City ordinances align with those demolition plans, Bayro said, and there is a huge push to make sure it happens. Of the Nation’s oft-bandied-about desire to bring Osages home, Bayro said it’s going to happen.

“They will come back home, because I have two kids myself. My hope would be for them to come back home but be in an area where there is growth. … Within the next two years, everyone should see homes being built, brand new homes being built.”

New grocery store

A new, bigger grocery store will be another step toward growing the town, said Bayro.

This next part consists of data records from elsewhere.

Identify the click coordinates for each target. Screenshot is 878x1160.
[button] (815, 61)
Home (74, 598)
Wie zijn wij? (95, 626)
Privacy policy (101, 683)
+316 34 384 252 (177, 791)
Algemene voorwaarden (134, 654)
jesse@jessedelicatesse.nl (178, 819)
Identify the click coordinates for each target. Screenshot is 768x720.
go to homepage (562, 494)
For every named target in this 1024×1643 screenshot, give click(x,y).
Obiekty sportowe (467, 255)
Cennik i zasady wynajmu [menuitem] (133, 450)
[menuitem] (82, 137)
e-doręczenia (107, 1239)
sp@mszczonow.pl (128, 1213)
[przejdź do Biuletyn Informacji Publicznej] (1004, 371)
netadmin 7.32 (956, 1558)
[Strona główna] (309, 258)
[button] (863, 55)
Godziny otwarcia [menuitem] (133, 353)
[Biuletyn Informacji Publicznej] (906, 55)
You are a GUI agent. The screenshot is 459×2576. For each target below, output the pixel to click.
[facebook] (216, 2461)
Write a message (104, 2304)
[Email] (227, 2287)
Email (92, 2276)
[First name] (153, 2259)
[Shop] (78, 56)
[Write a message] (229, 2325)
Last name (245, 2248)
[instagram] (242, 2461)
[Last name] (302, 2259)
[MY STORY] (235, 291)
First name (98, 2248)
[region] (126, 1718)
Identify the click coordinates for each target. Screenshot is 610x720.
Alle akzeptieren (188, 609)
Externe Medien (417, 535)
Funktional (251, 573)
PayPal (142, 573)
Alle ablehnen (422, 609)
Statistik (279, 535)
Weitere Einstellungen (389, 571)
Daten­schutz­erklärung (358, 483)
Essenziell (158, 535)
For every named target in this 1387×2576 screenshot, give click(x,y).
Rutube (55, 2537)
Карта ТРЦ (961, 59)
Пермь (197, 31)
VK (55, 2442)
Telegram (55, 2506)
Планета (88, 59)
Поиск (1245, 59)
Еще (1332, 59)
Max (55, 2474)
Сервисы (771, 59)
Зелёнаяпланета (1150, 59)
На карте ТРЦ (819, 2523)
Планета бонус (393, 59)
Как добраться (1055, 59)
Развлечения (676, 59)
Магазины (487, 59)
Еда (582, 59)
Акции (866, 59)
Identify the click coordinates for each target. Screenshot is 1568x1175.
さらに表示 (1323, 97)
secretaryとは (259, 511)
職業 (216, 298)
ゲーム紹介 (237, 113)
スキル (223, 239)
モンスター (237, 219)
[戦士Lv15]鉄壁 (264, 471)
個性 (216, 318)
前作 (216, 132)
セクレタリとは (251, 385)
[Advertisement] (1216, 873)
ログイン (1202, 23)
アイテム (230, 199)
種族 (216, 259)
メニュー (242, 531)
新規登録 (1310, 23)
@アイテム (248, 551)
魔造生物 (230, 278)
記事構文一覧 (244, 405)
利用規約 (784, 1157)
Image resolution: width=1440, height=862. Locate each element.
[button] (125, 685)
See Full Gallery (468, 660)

She noted that Harps, which is currently located at Prudom and Main across from the Native American restaurant Saucy Calf, will expand into a new store eastward, near Family Dollar.

When local restaurant The Dirty Laundry expressed interest in a small storefront featuring Department of Natural Resources (DNR) products from both Butcher House Meats and Pawhuska’s Harvest Land farm, Bayro said she’d make sure the Nation knows that if they ever wanted to sell products in that way, the city would publicize it. “That’s something I’d never thought about that type of growth [for Harvest Land and Butcher House] but making sure that’s noticeable is very easy to do.”

She was the first of her family to go to graduate school and grew up on her family allotment land from 1906. “Our nearest neighbor was a mile away, so growing up with other kids to play with wasn’t the thing.” Instead, she played outdoors, fished and hunted.

With a laugh, she said that she might not explicitly help grow hunting and fishing opportunities, but she plans to bring more derby and family togetherness recreation activities to the city.

She was born at the Indian Hospital in Pawnee and grew up in Pawhuska, but “no one ever saw it coming,” she said of becoming mayor.

“In school, I was always focused to get good grades, to join all the clubs and do that kind of thing because they were available. But this is definitely not a path that anyone would have thought I would have taken.”

Mayor Bayro has set herself up for more success, with both the city and the Nation. But will the magnitude of her work surprise everyone again – or will supporters expectantly predict what she’ll do?

Only the future of Pawhuska can tell.